> Required work
Would you copy every record exactly as it stands and drop the pictures?

[Extracted page text data]

|---|

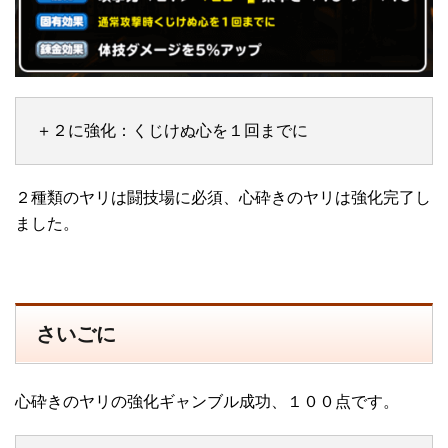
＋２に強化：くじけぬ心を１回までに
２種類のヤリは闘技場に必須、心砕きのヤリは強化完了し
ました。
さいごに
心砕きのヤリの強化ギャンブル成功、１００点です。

|---|

> Solved problem
＋２に強化：くじけぬ心を１回までに
２種類のヤリは闘技場に必須、心砕きのヤリは強化完了し
ました。
さいごに
心砕きのヤリの強化ギャンブル成功、１００点です。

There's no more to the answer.